And such programming is far less expensive to produce: the newsrooms were savaged, the news-gatherers decimated. Bring on the Kardashians. Investigative journalism is indispensable for well-informed democracy to thrive. If not arguably dead, it is rarely visible today. For entertainment and spectacle, the Kardashians can't lay a finger on professional football. For half the year the mass media are saturated with it, exploiting its irresistible attraction of ongoing conflict and suspense: the preseason, the regular season, the playoffs, the Super Bowl. The spectacle of football is unmatched for generating advertising revenues.
There is one exception: the presidential election process, which displays the same attraction of ongoing conflict and suspense. The parallels are striking: early debates as preseason, primaries as regular season, conventions as playoffs, and then a political Super Bowl in November. And the season is three times as long, advertising revenues three times greater.

The media conglomerates quickly transformed presidential politics into a spectacle of sport. Football programming is lucrative because audiences are predictably large and constant, and they are strongly polarized. Opposing fans are enemies, and nothing in the football experience is either complex or sophisticated. The conflict is everything and resolution simple: who will be victorious, who vanquished? Could politics be fashioned into a similar experience, with divisions in the audience equally as stark?

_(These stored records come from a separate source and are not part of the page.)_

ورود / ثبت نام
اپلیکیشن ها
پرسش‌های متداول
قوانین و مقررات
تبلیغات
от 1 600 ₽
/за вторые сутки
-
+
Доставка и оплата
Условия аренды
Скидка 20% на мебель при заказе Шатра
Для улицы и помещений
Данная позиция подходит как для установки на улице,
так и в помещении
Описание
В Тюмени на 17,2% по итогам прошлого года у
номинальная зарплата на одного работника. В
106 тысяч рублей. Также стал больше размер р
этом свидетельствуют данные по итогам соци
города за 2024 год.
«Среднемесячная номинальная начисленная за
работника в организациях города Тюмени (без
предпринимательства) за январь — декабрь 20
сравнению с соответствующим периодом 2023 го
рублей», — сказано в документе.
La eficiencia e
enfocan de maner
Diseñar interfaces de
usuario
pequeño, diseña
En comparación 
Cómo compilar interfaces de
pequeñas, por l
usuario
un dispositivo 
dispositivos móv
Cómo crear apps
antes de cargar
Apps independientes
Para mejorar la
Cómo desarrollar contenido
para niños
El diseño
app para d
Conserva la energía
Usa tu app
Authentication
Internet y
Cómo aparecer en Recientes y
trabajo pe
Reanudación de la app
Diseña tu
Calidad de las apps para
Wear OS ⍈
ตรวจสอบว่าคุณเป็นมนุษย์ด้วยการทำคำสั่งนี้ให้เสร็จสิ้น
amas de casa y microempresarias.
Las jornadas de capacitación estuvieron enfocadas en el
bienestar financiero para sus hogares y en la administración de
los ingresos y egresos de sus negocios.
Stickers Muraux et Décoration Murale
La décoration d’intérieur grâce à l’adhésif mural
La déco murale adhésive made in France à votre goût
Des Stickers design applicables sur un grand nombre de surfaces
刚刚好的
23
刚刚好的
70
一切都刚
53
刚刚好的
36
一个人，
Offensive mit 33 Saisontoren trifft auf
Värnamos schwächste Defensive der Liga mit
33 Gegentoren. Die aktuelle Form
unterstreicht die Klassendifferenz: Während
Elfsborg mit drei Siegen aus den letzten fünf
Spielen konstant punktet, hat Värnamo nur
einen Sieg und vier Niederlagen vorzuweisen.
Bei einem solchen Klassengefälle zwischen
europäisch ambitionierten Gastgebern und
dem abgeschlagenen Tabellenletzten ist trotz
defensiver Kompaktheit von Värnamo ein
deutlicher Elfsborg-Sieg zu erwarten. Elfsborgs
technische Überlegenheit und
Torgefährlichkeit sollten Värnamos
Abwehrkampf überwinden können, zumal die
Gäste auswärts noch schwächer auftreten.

The media succeeded in doing so.

When Rupert Murdoch replaced objective journalism with political evangelism, the process was underway. Created as the voice of hard-right conservative ideology, Fox News became the house organ for the Republican Party. Rupert Murdoch's financial success made Fox News the template for corporate journalism, and MSNBC was soon the countervailing force of liberalism and the Democrats. Their formats are identical: cheer leading, sarcasm, and ridicule--species of entertainment and spectacle.

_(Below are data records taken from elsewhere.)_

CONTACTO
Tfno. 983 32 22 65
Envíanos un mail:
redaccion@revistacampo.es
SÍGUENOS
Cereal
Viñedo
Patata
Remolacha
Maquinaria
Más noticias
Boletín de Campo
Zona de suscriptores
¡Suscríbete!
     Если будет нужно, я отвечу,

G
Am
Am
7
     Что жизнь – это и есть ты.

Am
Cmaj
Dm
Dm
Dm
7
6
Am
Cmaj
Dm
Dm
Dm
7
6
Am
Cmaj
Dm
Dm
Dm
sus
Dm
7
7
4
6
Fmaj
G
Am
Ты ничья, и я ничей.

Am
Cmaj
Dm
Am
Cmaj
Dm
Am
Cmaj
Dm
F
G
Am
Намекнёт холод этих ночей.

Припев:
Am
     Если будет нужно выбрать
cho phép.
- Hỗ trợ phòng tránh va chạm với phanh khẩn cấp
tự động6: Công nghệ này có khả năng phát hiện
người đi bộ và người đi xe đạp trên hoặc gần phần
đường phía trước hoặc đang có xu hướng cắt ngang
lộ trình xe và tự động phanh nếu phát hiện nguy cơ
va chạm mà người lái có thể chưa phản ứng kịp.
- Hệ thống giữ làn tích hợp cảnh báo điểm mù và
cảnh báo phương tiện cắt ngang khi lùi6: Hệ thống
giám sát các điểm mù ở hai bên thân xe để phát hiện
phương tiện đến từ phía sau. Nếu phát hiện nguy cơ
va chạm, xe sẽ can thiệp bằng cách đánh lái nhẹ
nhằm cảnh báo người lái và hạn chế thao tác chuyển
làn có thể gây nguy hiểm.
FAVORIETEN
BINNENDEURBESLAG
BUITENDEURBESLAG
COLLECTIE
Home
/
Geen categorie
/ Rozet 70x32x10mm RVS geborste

The sense of collective citizenship among the American people soon yielded to vigorous, even rabid partisanship. Democrats and Republicans became the fans of opposing teams, and we follow the presidential campaign with passion and malevolence, hoping our team will crush the opponent, finally, in the political Super Bowl. Civil discourse, respectful disagreement, reasoned argument have disappeared in our culture; they are not displayed by the fans of opposing teams.
The media conglomerates have made us a nation of sports fans, uninformed, unaware of democracy's decay.

The Corruption of the Rule of Law
Tilting the primaries in Hillary Clinton's favor was briefly noted by the media conglomerates--after Julian Assange exposed it--and then put out of mind. No questions raised, no investigation undertaken, not even a normative comment. Breaking the rules was abjectly condoned.


It was condoned by Hillary Clinton's appointment of DNC Chair Wasserman-Schultz to a prestigious post in
the campaign. It was condoned by President Obama, who praised Wasserman-Schultz' for her work with the party.
Monstrous violations are tolerated. President Bush lied to Congress about Iraq's weapons of mass destruction. The criminal behavior was massively evident, but no prosecution was suggested by the mainstream media. No questions raised, no investigation undertaken, not even normative comment. Mr. Bush then invaded two sovereign nations without provocation, violating the United Nations charter. The media corporations delighted in the spectacle, treating warfare as a mortal sporting event, but addressed the criminality not at all. (The media conglomerates never uncovered this brute fact: the Bush Administration's decisions to invade Afghanistan and Iraq were made early in 2001, many months before the terrorist attacks on 9/11.)
Years later the Wall Street mega-banks--in another heavily concentrated industry--were near collapse from their fraudulent activities. The Bush Administration chose not prosecute them for breaking laws but to reward them with trillions of dollars in taxpayer bailouts. By his oath of office Mr. Bush was sworn to prosecute criminality, not to encourage it, but the media said nothing.

When Barack Obama took office he elected not to pursue his predecessor's lawlessness. He, too, violated his oath to support the Constitution, which states, "...the president shall take care that the laws be faithfully executed." There are no asterisks. The media conglomerates noted the new president's desire, as he said, "...to look forward, not backward," and then fell silent.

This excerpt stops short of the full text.